Gen. Sherman Granted 40 Acres to Black Families 150 Years Ago But It Was Soon Taken Away, Establishing The Nature of Black Communities’ Relationship With U.S.

 

drawing representing Freedmen's Bureau

drawing representing Freedmen’s Bureau

In a lovely two-story house that’s still standing in Savannah, Ga., a meeting was held nearly 150 years ago today that essentially established the duplicitous nature of the relationship between African-Americans and the white power structure in the United States.

The meeting was between Union General William T. Sherman and a group of local Black leaders from Georgia. The purpose of the meeting was to determine the manner by which the newly freed Black people would live their lives in a country that still clearly saw them as no more than property.

At this fateful meeting, Gen. Sherman came to a decision that would result in Special Field Order 15, issued on Jan. 16, 1865, which stated the former enslaved people would be entitled to “a plot of not more than forty acres of tillable ground”—what popularly became known as “40 acres and a mule.”

In an upstairs room in this ornate Gothic mansion, known as the Green-Meldrim House, America actually established the framework for reparations for the millions of freed men and women in its midst. But that decree was to be short-lived.

Sherman stayed in the Green-Meldrim House in Savannah after his famously destructive march through Georgia, during which his troops were followed by thousands of freed slaves. He presented the city of Savannah to President Lincoln as a Christmas gift on Dec. 22, 1864.

With Secretary of War Edwin Stanton at his side, Sherman met with the local Black leaders, who were led by Rev. Garrison Frazier. Susan Arden-Joly, the preservationist and tour guide at the Green-Meldrim House, brought NPR on a tour through the house, up a winding staircase to the room where the group met.

 

Arden-Joly said Sherman and Stanton asked the group’s leader, the Rev. Garrison Frazier, a series of questions. 

“Fourth question: State in what manner you would rather live, whether scattered among the whites, or in colonies by yourselves,” she read from Sherman’s memoirs.

Frazier’s answer was incredibly prophetic: “I would prefer to live by ourselves, for there is a prejudice against us in the South that will take years to get over.”

Charles Elmore, a professor emeritus of humanities at Savannah State University, told NPR that Sherman and Stanton listened to Frazier and the others.

“The other men chose this eloquent, 67-year-old imposing Black man, who was well over 6 feet tall, to speak on their behalf,” Elmore says. “And he said essentially we want to be free from domination of white men, we want to be educated, and we want to own land.”

Four days later, Sherman signed Field Order 15, which set aside 400,000 acres of confiscated Confederate land on the for freed slaves. Sherman appointed Brig. Gen. Rufus Saxton the task of dividing up the land. He was to give each family up to 40 acres—and some also received leftover Army mules, though that wasn’t in the decree.

But after Lincoln’s assassination, President Andrew Johnson eventually reversed Sherman’s order, giving the land back to its former Confederate owners. There were many cases of law enforcement authorities forcibly removing African-Americans from land they had obtained through the decree.

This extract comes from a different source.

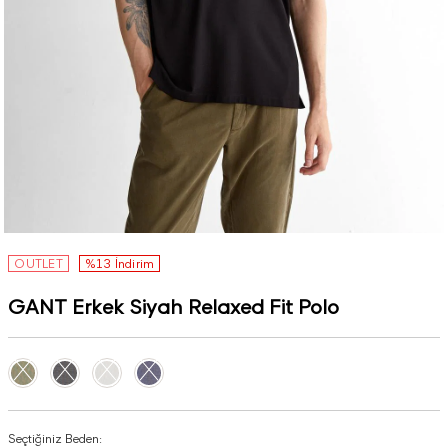
OUTLET
%13 İndirim
GANT Erkek Siyah Relaxed Fit Polo
Seçtiğiniz Beden:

“Once the passion of war was over, the idea of that kind of social experiment lost favor with a lot of people very quickly,” Elmore explains.

Vaughnette Goode-Walker, a writer who leads tours focused on Savannah’s black past, told NPR the entire saga represents one of the biggest “gotchas” in American history.

“‘Here, take this land—but we can’t really give it to you because it doesn’t belong to us; it belongs to the Confederates when they come back home.’ How confusing is that?”

After the reversal, many African-Americans with few options became sharecroppers, often working for former slaveholders. In effect, the saga set in motion the events that led the nation to become a place 150 years later where the average African-American family has very little personal wealth and considerable financial instability.

Imagine how different the lives of Black people in the U.S., and as a result the entire country, would be if hundreds of thousands of families had been able to claim and keep those 40 acres.